Sunday, June 19, 2011
UK banks abandon eurozone over Greek default fears
UK banks have pulled billions of pounds of funding from the eurozone as fears grow about the impact of a “Lehman-style” event connected to a Greek default.
Senior sources have revealed that leading banks, including Barclays and Standard Chartered, have radically reduced the amount of unsecured lending they are prepared to make available to eurozone banks, raising the prospect of a new credit crunch for the European banking system.
Standard Chartered is understood to have withdrawn tens of billions of pounds from the eurozone inter-bank lending market in recent months and cut its overall exposure by two-thirds in the past few weeks as it has become increasingly worried about the finances of other European banks.
Barclays has also cut its exposure in recent months as senior managers have become increasingly concerned about developments among banks with large exposures to the troubled European countries Greece, Ireland, Spain, Italy and Portugal.
In its interim management statement, published in April, Barclays reported a wholesale exposure to Spain of £6.4bn, compared with £7.2bn last June, while its exposure to Italy has fallen by more than £100m.

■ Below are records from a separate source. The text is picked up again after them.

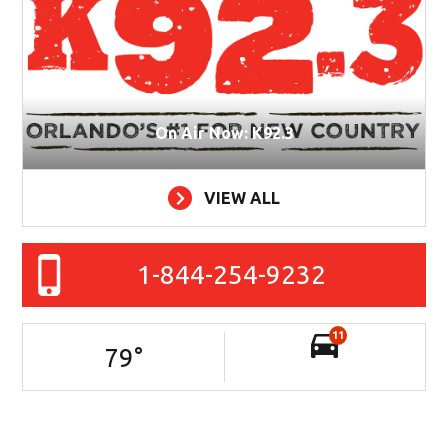
On Air Now: K92.3
VIEW ALL
1-844-254-9232
11
79
°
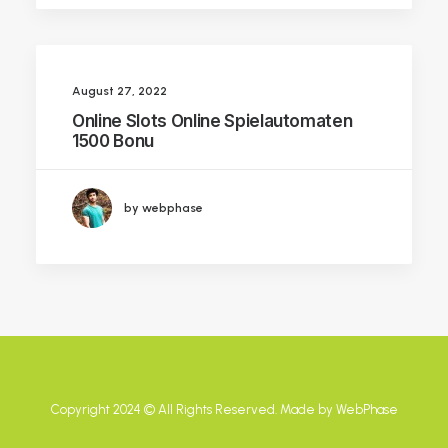
August 27, 2022
Online Slots Online Spielautomaten
1500 Bonu
by webphase
Copyright 2024 ©️ All Rights Reserved. Made by
WebPhase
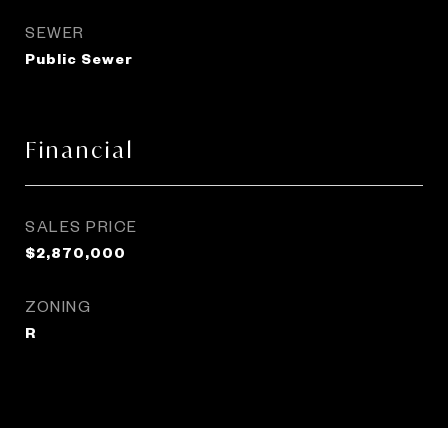
SEWER
Public Sewer
Financial
SALES PRICE
$2,870,000
ZONING
R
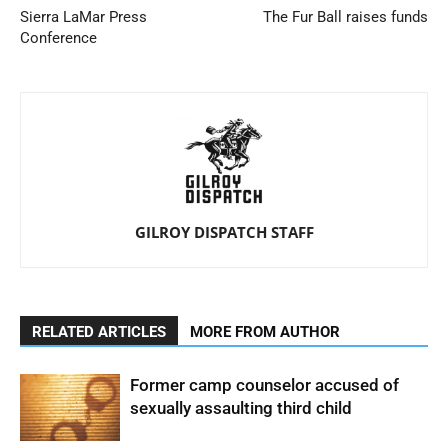
Sierra LaMar Press
The Fur Ball raises funds
Conference
GILROY DISPATCH STAFF
RELATED ARTICLES
MORE FROM AUTHOR
Former camp counselor accused of
sexually assaulting third child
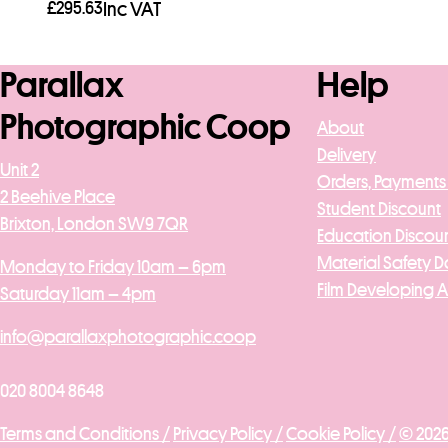
£
295.63
Inc VAT
Add to basket
Parallax
Help
Photographic Coop
About
Delivery
Unit 2
Orders, Payments
2 Beehive Place
Student Discount
Brixton, London SW9 7QR
Education Discou
Material Safety D
Monday to Friday 10am – 6pm
Film Developing 
Saturday 11am – 4pm
info@parallaxphotographic.coop
020 8004 8648
Terms and Conditions /
Privacy Policy /
Cookie Policy /
© 2026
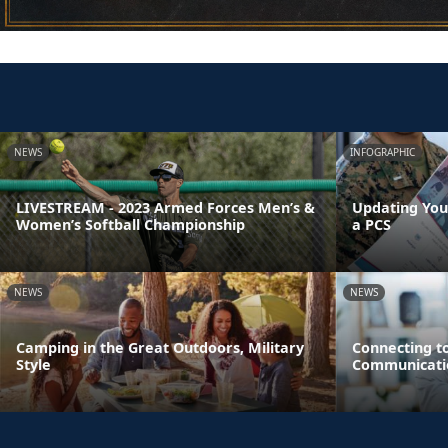
NEWS
INFOGRAPHIC
LIVESTREAM - 2023 Armed Forces Men’s &
Updating You
Women’s Softball Championship
a PCS
NEWS
NEWS
Camping in the Great Outdoors, Military
Connecting t
Style
Communicati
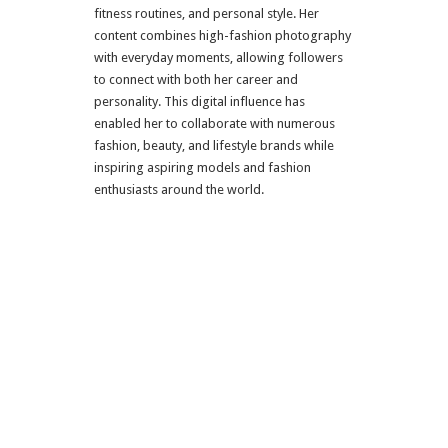
fitness routines, and personal style. Her
content combines high-fashion photography
with everyday moments, allowing followers
to connect with both her career and
personality. This digital influence has
enabled her to collaborate with numerous
fashion, beauty, and lifestyle brands while
inspiring aspiring models and fashion
enthusiasts around the world.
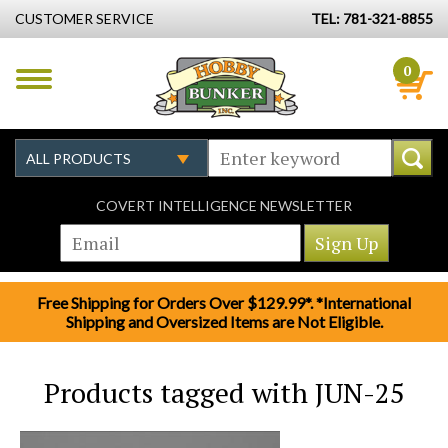
CUSTOMER SERVICE
TEL: 781-321-8855
0
COVERT INTELLIGENCE NEWSLETTER
Free Shipping for Orders Over $129.99*. *International
Shipping and Oversized Items are Not Eligible.
Products tagged with JUN-25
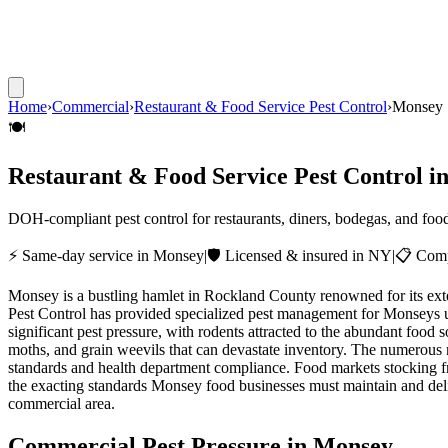
Home
›
Commercial
›
Restaurant & Food Service Pest Control
›
Monsey
🍽️
Restaurant & Food Service Pest Control
i
DOH-compliant pest control for restaurants, diners, bodegas, and foo
⚡ Same-day service in
Monsey
|
🛡️ Licensed & insured in NY
|
📋 Comp
Monsey is a bustling hamlet in Rockland County renowned for its ext
Pest Control has provided specialized pest management for Monseys u
significant pest pressure, with rodents attracted to the abundant food 
moths, and grain weevils that can devastate inventory. The numerous 
standards and health department compliance. Food markets stocking f
the exacting standards Monsey food businesses must maintain and deliv
commercial area.
Commercial Pest Pressure in
Monsey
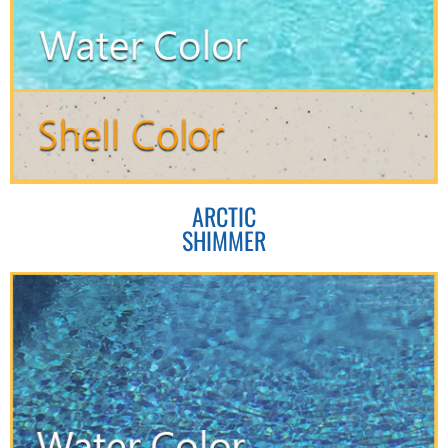
ARCTIC
SHIMMER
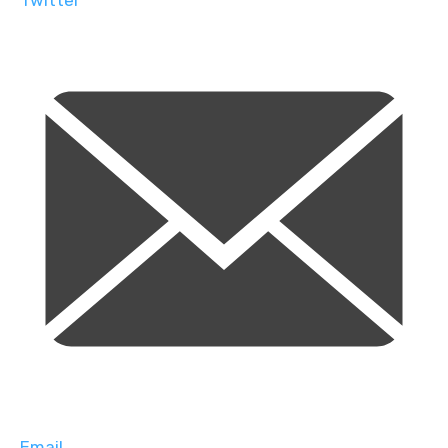
Twitter
Email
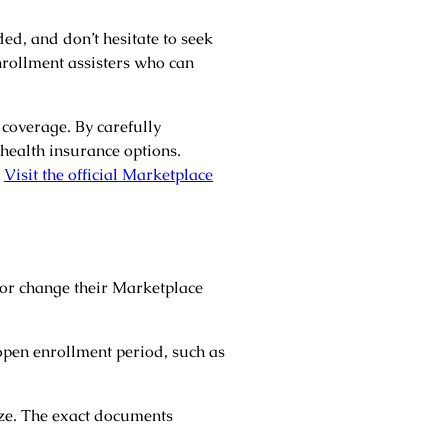
ded, and don’t hesitate to seek
nrollment assisters who can
coverage. By carefully
health insurance options.
.
Visit the official Marketplace
 or change their Marketplace
open enrollment period, such as
ize. The exact documents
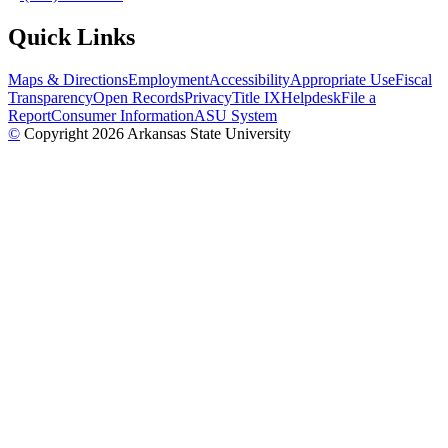
Quick Links
Maps & Directions
Employment
Accessibility
Appropriate Use
Fiscal
Transparency
Open Records
Privacy
Title IX
Helpdesk
File a
Report
Consumer Information
ASU System
©
Copyright 2026 Arkansas State University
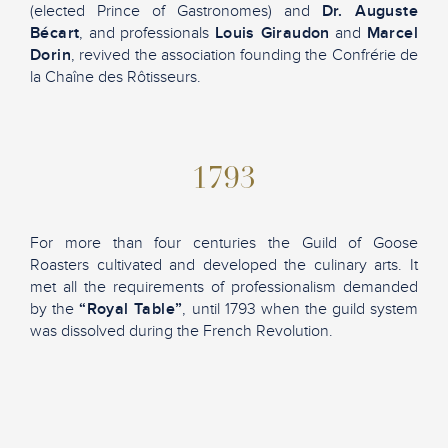
(elected Prince of Gastronomes) and
Dr. Auguste
Bécart
, and professionals
Louis Giraudon
and
Marcel
Dorin
, revived the association founding the Confrérie de
la Chaîne des Rôtisseurs.
1793
For more than four centuries the Guild of Goose
Roasters cultivated and developed the culinary arts. It
met all the requirements of professionalism demanded
by the
“Royal Table”
, until 1793 when the guild system
was dissolved during the French Revolution.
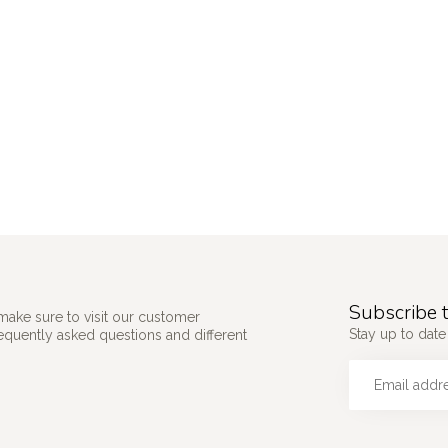
Subscribe t
make sure to visit our customer
Stay up to date 
requently asked questions and different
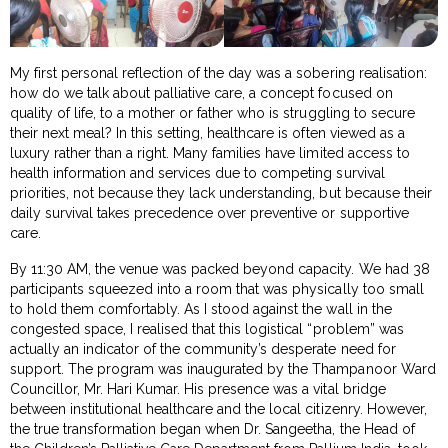
My first personal reflection of the day was a sobering realisation:
how do we talk about palliative care, a concept focused on
quality of life, to a mother or father who is struggling to secure
their next meal? In this setting, healthcare is often viewed as a
luxury rather than a right. Many families have limited access to
health information and services due to competing survival
priorities, not because they lack understanding, but because their
daily survival takes precedence over preventive or supportive
care.
By 11:30 AM, the venue was packed beyond capacity. We had 38
participants squeezed into a room that was physically too small
to hold them comfortably. As I stood against the wall in the
congested space, I realised that this logistical “problem” was
actually an indicator of the community’s desperate need for
support. The program was inaugurated by the Thampanoor Ward
Councillor, Mr. Hari Kumar. His presence was a vital bridge
between institutional healthcare and the local citizenry. However,
the true transformation began when Dr. Sangeetha, the Head of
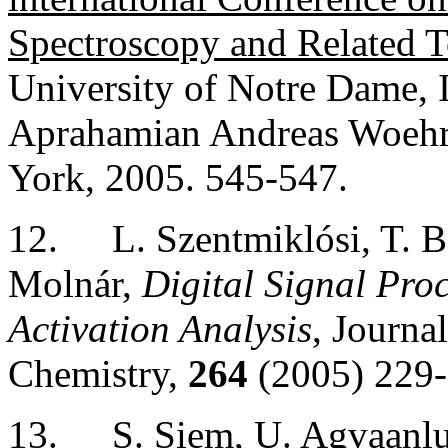
Spectroscopy and Related T
University of Notre Dame, 
Aprahamian Andreas Woehr.
York
, 2005. 545-547.
12.
L. Szentmiklósi, T. 
Molnár,
Digital Signal Pr
Activation Analysis
, Journa
Chemistry,
264
(2005) 229-
13.
S. Siem, U. Agvaanlu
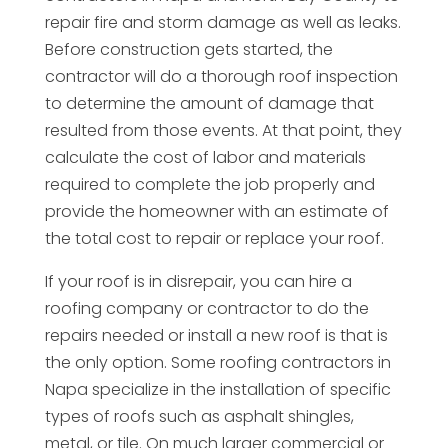
repair fire and storm damage as well as leaks.
Before construction gets started, the
contractor will do a thorough roof inspection
to determine the amount of damage that
resulted from those events. At that point, they
calculate the cost of labor and materials
required to complete the job properly and
provide the homeowner with an estimate of
the total cost to repair or replace your roof.
If your roof is in disrepair, you can hire a
roofing company or contractor to do the
repairs needed or install a new roof is that is
the only option. Some roofing contractors in
Napa specialize in the installation of specific
types of roofs such as asphalt shingles,
metal, or tile. On much larger commercial or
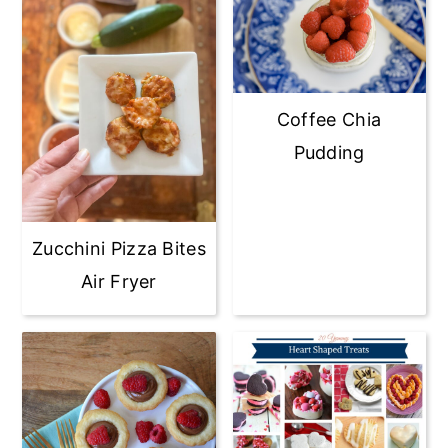
Coffee Chia
Pudding
Zucchini Pizza Bites
Air Fryer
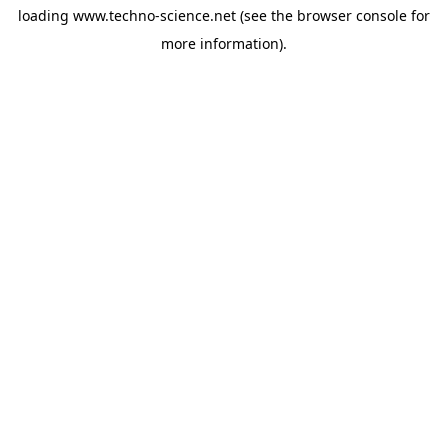
loading
www.techno-science.net
(see the
browser console
for
more information).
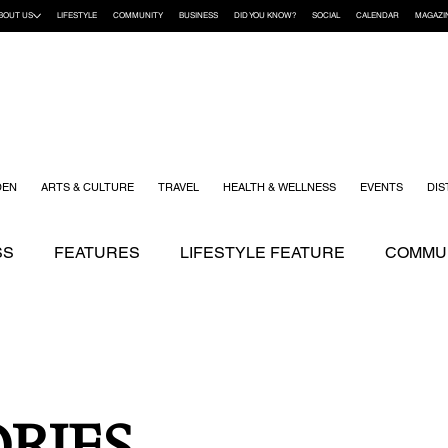
BOUT US
LIFESTYLE
COMMUNITY
BUSINESS
DID YOU KNOW?
SOCIAL
CALENDAR
MAGAZI
DEN
ARTS & CULTURE
TRAVEL
HEALTH & WELLNESS
EVENTS
DIS
SS
FEATURES
LIFESTYLE FEATURE
COMMUN
ENDING STORIES
ARTS & CULTURE
DID YOU K
KIDS
RECIPES
TRAVEL
WEDDING
YOUR
RIES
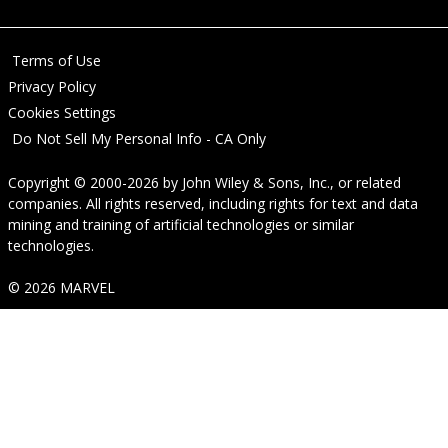
Terms of Use
Privacy Policy
Cookies Settings
Do Not Sell My Personal Info - CA Only
Copyright © 2000-2026
by
John Wiley & Sons, Inc.
, or related
companies. All rights reserved, including rights for text and data
mining and training of artificial technologies or similar
technologies.
© 2026 MARVEL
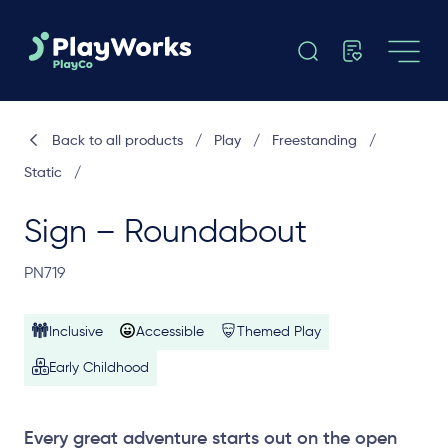
Back to all products
/
Play
/
Freestanding
/
Static
/
Sign – Roundabout
PN719
Inclusive
Accessible
Themed Play
Early Childhood
Every great adventure starts out on the open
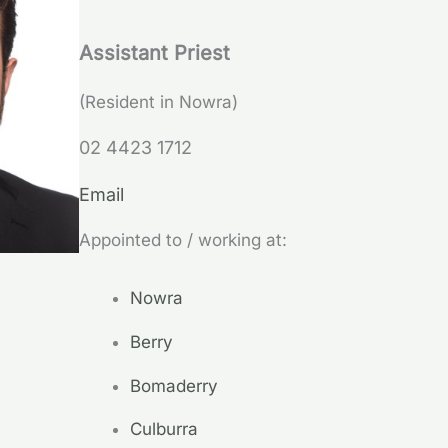
Assistant Priest
(Resident in Nowra)
02 4423 1712
Email
Appointed to / working at:
Nowra
Berry
Bomaderry
Culburra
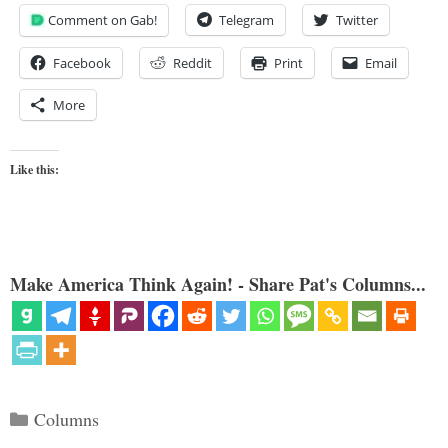
Comment on Gab!
Telegram
Twitter
Facebook
Reddit
Print
Email
More
Like this:
Make America Think Again! - Share Pat's Columns...
Categories
Columns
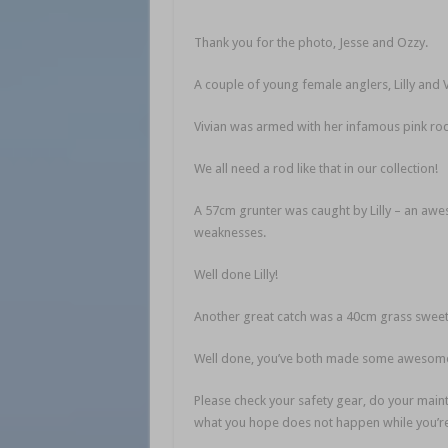
Thank you for the photo, Jesse and Ozzy.
A couple of young female anglers, Lilly and 
Vivian was armed with her infamous pink rod,
We all need a rod like that in our collection!
A 57cm grunter was caught by Lilly – an awes
weaknesses.
Well done Lilly!
Another great catch was a 40cm grass sweetli
Well done, you’ve both made some awesome
Please check your safety gear, do your main
what you hope does not happen while you’re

One source said it was “inevitable” that British banks would look to minimise their potential losses in the event the eurozone crisis were to get worse. “Everyone wants to ensure that they are not badly affected by the crisis,” said one bank executive.
Moves by stronger banks to cut back their lending to weaker banks is reminiscent of the build-up to the financial crisis in 2008, when the refusal of banks to lend to one another led to a seizing-up of the markets that eventually led to the collapse of several major banks and taxpayer bail-outs of many more.